Many years ago, when the Internet was in its infancy, it may have been possible to access services via static IP addresses, but that is no longer feasible. “We have all these other fancy tools that do load balancing and things like that. And there are services that rely heavily on a domain name versus a static IP address,” James said. “Attackers are leveraging DNS as this kind of open communication channel, because no one checks it. Firewalls, proxies, advanced malware detection tools, CASBs look at DNS as just a way to translate something from a good name that we can remember to an IP address. But the attackers have realized that they can start sending command and control communications through the DNS channel because no one cares. It’s become this open channel of misuse that needs to be protected.”
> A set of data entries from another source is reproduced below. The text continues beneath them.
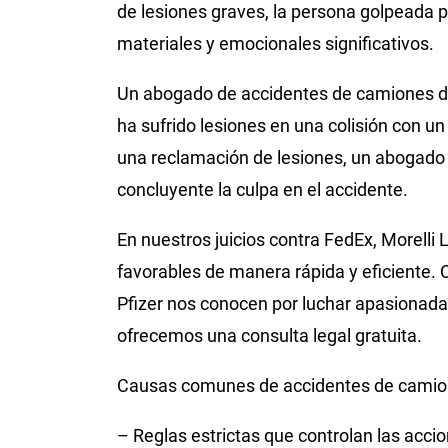
de lesiones graves, la persona golpeada 
materiales y emocionales significativos.
Un abogado de accidentes de camiones de F
ha sufrido lesiones en una colisión con 
una reclamación de lesiones, un abogado
concluyente la culpa en el accidente.
En nuestros juicios contra FedEx, Morelli
favorables de manera rápida y eficiente
Pfizer nos conocen por luchar apasionada
ofrecemos una consulta legal gratuita.
Causas comunes de accidentes de camio
– Reglas estrictas que controlan las acc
And that situation can get a lot worse.
“If I’m an attacker, I’ve now got this open channel of communication to my endpoints that I’m controlling. So, I can either send commands or I can take data out and I can do whatever I need to do. Using DNS is like a party line. For an attacker, this is fantastic. I can get in. I can do what I want,” James argued. “Now as an enterprise, if you want to protect yourself, well, let’s start doing some stuff on DNS. Now we’ve compounded the issue because the standards bodies have said, you know what, DNS should be protected because if you see a DNS query on the open, you can kind of assume where people are traveling and that creates some privacy issues. So, let’s implement DNS over TLS or DNS over HTTPS. So now that channel is not only open to the attackers, it is now encrypted from inside the network. So, the endpoint that got infected is now using DNS over HTTPS on TCP port 443. So the traffic is encrypted all the way out to wherever the attacker wants it to go and you as an enterprise are now blind to the fact that this channel is open.” James went on to point out that just using a static list of known bad domains is no longer sufficient. What is required to keep up with attackers is to have visibility into this communication channel and to apply AI and machine learning. Attackers continue to increase the sophistication of their attacks, trying to spread traffic across multiple different domain names or other “sophisticated DNS manipulation to get around threat intel.”
SPEED IS CRITICAL WHEN DEFENDING AGAINST AN ACTIVE ATTACK, AND DNS WILL SEE THE ATTACK FIRST.
A fact of modern-day cybersecurity is that when an enterprise is under an active attack, speed is essential. You only have X minutes to learn everything you can about the attack, decide what to do and try and do it before the attackers can complete their evil plan.
The beauty of a DNS defense is that, due to the very nature of DNS, it is the earliest point where an attack can be detected and blocked. That buys the SOC valuable minutes to do what they have to do.
“Every device on the network, if it has to communicate to an outside entity, requires DNS, and this is the absolute pure value of DNS as a security control because it’s a giant blanket over everything. We always talk about computers, servers, laptops, smart devices, phones and iPads, and so forth. They all use DNS as they browse different types of outside locations.” “Think about an IoT device: a thermostat, an ATM going to a management platform uses IP communications and DNS, OT technology even though the OT might be a particular protocol like SCADA, the management platform is probably IP and is going to [use] DNS. What do you do for this particular type of unique infrastructure?” James said. “They’re all going to use a centralized DNS infrastructure.” “It’s such an easy process where you can say ‘Well, I already have DNS configured.’” “You just add some additional intelligence on that, or you have that redirect to another DNS server that has the intelligence, you’re done for everything on your network.”